24

4 0 0
                                    


      24
     
      Станислаус видит верблюда-богослова. Бледный ангел отвергнет его поэзию, и он возжаждет смерти.
     
      Уже за полчаса до начала богослужения Станислаус с онемевшей шеей и в пышном галстуке прохаживался мимо пасторского дома. Но даже запаха Марлен не чувствовалось в воздухе. Он остановился возле пасторского сада. Итак, вчера Марлен должна была пройти по этому саду и войти в родительский дом. Галька на дорожке сверкала блаженством. Ведь ее касались ноги Марлен. Голос пастора спугнул Станислауса. Этот святой человек подошел к окну своей комнаты и запел:
      — «Ступай, мое сердце, сыщи себе радость...»
      Видно, пастор радуется, что его дочка Марлен вышла на какое-то время из тюрьмы, в которую он сам же ее и засадил.

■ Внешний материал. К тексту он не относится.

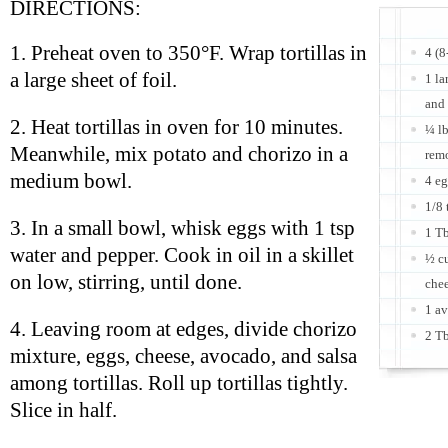
DIRECTIONS:
1. Preheat oven to 350°F. Wrap tortillas in
4 (8
a large sheet of foil.
1 la
and
2. Heat tortillas in oven for 10 minutes.
¼ lb
Meanwhile, mix potato and chorizo in a
rem
medium bowl.
4 e
1/8 
3. In a small bowl, whisk eggs with 1 tsp
1 Tb
water and pepper. Cook in oil in a skillet
½ cu
on low, stirring, until done.
che
1 av
4. Leaving room at edges, divide chorizo
2 Tb
mixture, eggs, cheese, avocado, and salsa
among tortillas. Roll up tortillas tightly.
Slice in half.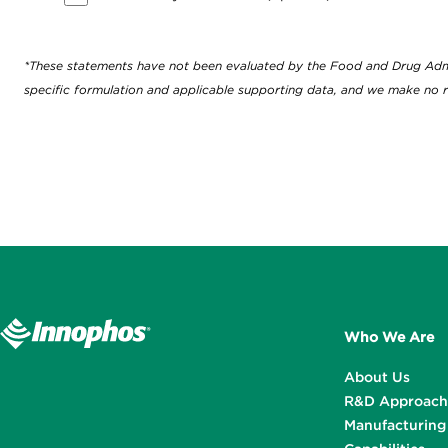
*These statements have not been evaluated by the Food and Drug Adminis
specific formulation and applicable supporting data, and we make no r
Who We Are
About Us
R&D Approach
Manufacturing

      Никто не мог бы сказать, что церковь была переполнена. Прихожане пастора предпочитали радоваться прекрасному дню на лоне природы. Станислаус сидел среди самых стойких из его паствы. Тут была та добродетельная супружеская пара, что выставила Станислауса из своего дома. Была тут и кухарка пастора, и были еще пожилые женщины, для которых внутренний солнечный свет был важнее, нежели внешний. Наконец через церковный портал вплыла Марлен, чистая и невинная. Станислаус сел так, чтобы она могла видеть его и радоваться ему. Оборки ее платья коснулись его обтерханных брюк, но прекрасная Марлен не заметила его. Она шла вперед как святая. Взгляд ее был устремлен к алтарю. Она, как прежде, подошла к своей скамье под кафедрой и устроилась там поудобнее. Но что это? Молодой человек с тускло-синей студенческой фуражкой в руке сел с нею рядом. И Станислаус видел, как он с нею шепчется.

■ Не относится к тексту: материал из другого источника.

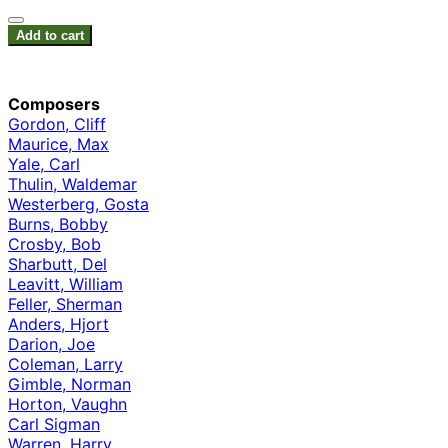
Add to cart
Composers
Gordon, Cliff
Maurice, Max
Yale, Carl
Thulin, Waldemar
Westerberg, Gosta
Burns, Bobby
Crosby, Bob
Sharbutt, Del
Leavitt, William
Feller, Sherman
Anders, Hjort
Darion, Joe
Coleman, Larry
Gimble, Norman
Horton, Vaughn
Carl Sigman
Warren, Harry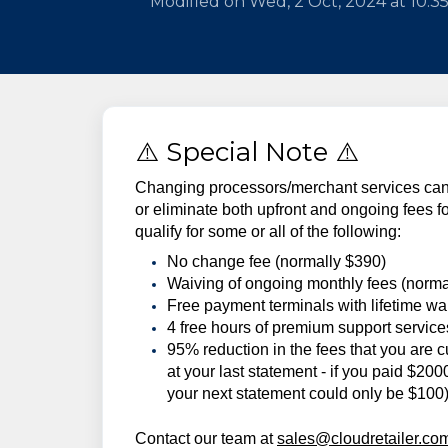
Modified on Wed, 2 Oct, 2024 at 10:3
⚠️ Special Note ⚠️
Changing processors/merchant services can 
or eliminate both upfront and ongoing fees
qualify for some or all of the following:
No change fee (normally $390)
Waiving of ongoing monthly fees (norma
Free payment terminals with lifetime wa
4 free hours of premium support servic
95% reduction in the fees that you are c
at your last statement - if you paid $20
your next statement could only be $100
Contact our team at
sales@cloudretailer.co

      О горький час разочарования! Впрочем, разочарование касалось в основном молодого человека, отвратительного, совершенно серого молодого человека. Станислаус видел торчащие уши, за которыми дужки очков, можно сказать, висели в воздухе, маленькую головку и длиннющую шею этого парня.
      До чего мерзок! Воротник пиджака как-то обвисал на сутулой спине, так что видна была не только задняя пуговка воротничка рубашки, но и первый позвонок. Станислаус в отчаянии закашлялся. (Его кашель не очень отличался от кашля его хозяина мастера Клунча несколько дней назад.) Кое-кто из прихожан оглянулся на него. Но Марлен среди них не было. Она сидела напряженная, смиренно опустив глаза. Когда она чуть поворачивалась в сторону, чтобы что-то шепнуть этому верблюду-студенту, Станислаус мог видеть ее губы. Это были те самые губы, что однажды одарили его блаженством. Они тогда принадлежали ему! Его поцелуи опускались на них, как пестрые бабочки махаон. И не только: эти губы и сами бабочками слетали на его губы, и бабочкам было хорошо там. И вообще, те губы первыми прижались к его губам, запекшимся от любви и сладостей. О Станислаус, Станислаус!
      Что это была за служба! Легче было умереть! Черви уныния и ревности точили Станислауса. Они собрались в его сердце и даже прогрызли ходы и пещеры в его груди. Как хорошо, что вступил орган с его полным звуком! Как хорошо, что на помощь подоспела вся община с ее пением. И Станислаус мог выкричать свою боль и проклятия церковным сводам. Он пел, что ему хотелось. Эти вялые церковные песнопения не были пищей для его души. Он был измученный, истерзанный человек! И как могли Бог и неясный сонм его ангелов спокойно взирать на страдания Станислауса? Пожалуйста, пусть Господь пошлет хорошую молнию и пусть она ударит в эту длинную студенческую шею!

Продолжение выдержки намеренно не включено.